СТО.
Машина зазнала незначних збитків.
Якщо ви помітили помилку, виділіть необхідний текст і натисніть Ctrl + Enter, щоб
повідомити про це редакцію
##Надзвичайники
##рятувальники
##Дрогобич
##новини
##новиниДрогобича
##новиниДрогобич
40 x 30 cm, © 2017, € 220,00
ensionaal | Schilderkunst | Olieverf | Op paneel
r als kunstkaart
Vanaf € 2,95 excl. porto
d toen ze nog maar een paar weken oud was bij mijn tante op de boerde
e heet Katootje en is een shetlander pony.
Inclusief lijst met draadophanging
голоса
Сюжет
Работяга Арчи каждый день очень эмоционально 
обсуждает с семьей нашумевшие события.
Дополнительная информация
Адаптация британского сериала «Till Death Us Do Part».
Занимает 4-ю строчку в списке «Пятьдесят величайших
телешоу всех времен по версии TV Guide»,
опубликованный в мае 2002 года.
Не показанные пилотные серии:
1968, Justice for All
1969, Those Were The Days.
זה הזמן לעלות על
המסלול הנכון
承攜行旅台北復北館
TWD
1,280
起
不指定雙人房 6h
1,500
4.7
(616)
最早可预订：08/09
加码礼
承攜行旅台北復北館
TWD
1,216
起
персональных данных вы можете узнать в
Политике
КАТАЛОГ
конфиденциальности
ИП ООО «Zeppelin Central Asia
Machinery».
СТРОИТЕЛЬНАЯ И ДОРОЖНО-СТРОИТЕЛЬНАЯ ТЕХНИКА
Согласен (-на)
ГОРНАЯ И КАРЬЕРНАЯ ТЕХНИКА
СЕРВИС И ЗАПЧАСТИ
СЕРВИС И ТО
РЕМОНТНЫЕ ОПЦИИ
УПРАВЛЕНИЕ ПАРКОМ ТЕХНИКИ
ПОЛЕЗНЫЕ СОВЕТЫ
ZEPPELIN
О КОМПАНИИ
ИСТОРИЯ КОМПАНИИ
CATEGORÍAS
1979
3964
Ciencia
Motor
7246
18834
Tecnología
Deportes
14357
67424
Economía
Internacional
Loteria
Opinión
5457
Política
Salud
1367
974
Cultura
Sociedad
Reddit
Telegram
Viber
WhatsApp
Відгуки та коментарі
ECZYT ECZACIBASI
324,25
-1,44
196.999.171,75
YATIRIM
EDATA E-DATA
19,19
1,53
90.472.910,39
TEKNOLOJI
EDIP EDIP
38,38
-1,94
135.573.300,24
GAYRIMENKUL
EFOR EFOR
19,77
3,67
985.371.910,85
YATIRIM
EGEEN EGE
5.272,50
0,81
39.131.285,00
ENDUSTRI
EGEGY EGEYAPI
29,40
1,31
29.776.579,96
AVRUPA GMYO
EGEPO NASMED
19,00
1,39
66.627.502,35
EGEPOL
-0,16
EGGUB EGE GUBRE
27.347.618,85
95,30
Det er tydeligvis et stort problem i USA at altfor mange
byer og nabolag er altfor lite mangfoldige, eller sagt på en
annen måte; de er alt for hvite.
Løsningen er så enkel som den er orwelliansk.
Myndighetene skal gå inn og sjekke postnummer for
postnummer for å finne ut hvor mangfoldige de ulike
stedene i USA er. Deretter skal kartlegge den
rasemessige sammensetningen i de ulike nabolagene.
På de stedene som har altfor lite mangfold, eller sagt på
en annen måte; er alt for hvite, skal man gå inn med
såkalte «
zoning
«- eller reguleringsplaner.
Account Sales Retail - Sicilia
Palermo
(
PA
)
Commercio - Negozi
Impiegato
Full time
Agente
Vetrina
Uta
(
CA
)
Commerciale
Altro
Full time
= = =
WHAT YOU HAVE TO DO -
The listing above is to be restated word for word.

RESPONSE TO THE EXERCISE -
СТО.
Машина зазнала незначних збитків.
Якщо ви помітили помилку, виділіть необхідний текст і натисніть Ctrl + Enter, щоб
повідомити про це редакцію
##Надзвичайники
##рятувальники
##Дрогобич
##новини
##новиниДрогобича
##новиниДрогобич
40 x 30 cm, © 2017, € 220,00
ensionaal | Schilderkunst | Olieverf | Op paneel
r als kunstkaart
Vanaf € 2,95 excl. porto
d toen ze nog maar een paar weken oud was bij mijn tante op de boerde
e heet Katootje en is een shetlander pony.
Inclusief lijst met draadophanging
голоса
Сюжет
Работяга Арчи каждый день очень эмоционально 
обсуждает с семьей нашумевшие события.
Дополнительная информация
Адаптация британского сериала «Till Death Us Do Part».
Занимает 4-ю строчку в списке «Пятьдесят величайших
телешоу всех времен по версии TV Guide»,
опубликованный в мае 2002 года.
Не показанные пилотные серии:
1968, Justice for All
1969, Those Were The Days.
זה הזמן לעלות על
המסלול הנכון
承攜行旅台北復北館
TWD
1,280
起
不指定雙人房 6h
1,500
4.7
(616)
最早可预订：08/09
加码礼
承攜行旅台北復北館
TWD
1,216
起
персональных данных вы можете узнать в
Политике
КАТАЛОГ
конфиденциальности
ИП ООО «Zeppelin Central Asia
Machinery».
СТРОИТЕЛЬНАЯ И ДОРОЖНО-СТРОИТЕЛЬНАЯ ТЕХНИКА
Согласен (-на)
ГОРНАЯ И КАРЬЕРНАЯ ТЕХНИКА
СЕРВИС И ЗАПЧАСТИ
СЕРВИС И ТО
РЕМОНТНЫЕ ОПЦИИ
УПРАВЛЕНИЕ ПАРКОМ ТЕХНИКИ
ПОЛЕЗНЫЕ СОВЕТЫ
ZEPPELIN
О КОМПАНИИ
ИСТОРИЯ КОМПАНИИ
CATEGORÍAS
1979
3964
Ciencia
Motor
7246
18834
Tecnología
Deportes
14357
67424
Economía
Internacional
Loteria
Opinión
5457
Política
Salud
1367
974
Cultura
Sociedad
Reddit
Telegram
Viber
WhatsApp
Відгуки та коментарі
ECZYT ECZACIBASI
324,25
-1,44
196.999.171,75
YATIRIM
EDATA E-DATA
19,19
1,53
90.472.910,39
TEKNOLOJI
EDIP EDIP
38,38
-1,94
135.573.300,24
GAYRIMENKUL
EFOR EFOR
19,77
3,67
985.371.910,85
YATIRIM
EGEEN EGE
5.272,50
0,81
39.131.285,00
ENDUSTRI
EGEGY EGEYAPI
29,40
1,31
29.776.579,96
AVRUPA GMYO
EGEPO NASMED
19,00
1,39
66.627.502,35
EGEPOL
-0,16
EGGUB EGE GUBRE
27.347.618,85
95,30
Det er tydeligvis et stort problem i USA at altfor mange
byer og nabolag er altfor lite mangfoldige, eller sagt på en
annen måte; de er alt for hvite.
Løsningen er så enkel som den er orwelliansk.
Myndighetene skal gå inn og sjekke postnummer for
postnummer for å finne ut hvor mangfoldige de ulike
stedene i USA er. Deretter skal kartlegge den
rasemessige sammensetningen i de ulike nabolagene.
På de stedene som har altfor lite mangfold, eller sagt på
en annen måte; er alt for hvite, skal man gå inn med
såkalte «
zoning
«- eller reguleringsplaner.
Account Sales Retail - Sicilia
Palermo
(
PA
)
Commercio - Negozi
Impiegato
Full time
Agente
Vetrina
Uta
(
CA
)
Commerciale
Altro
Full time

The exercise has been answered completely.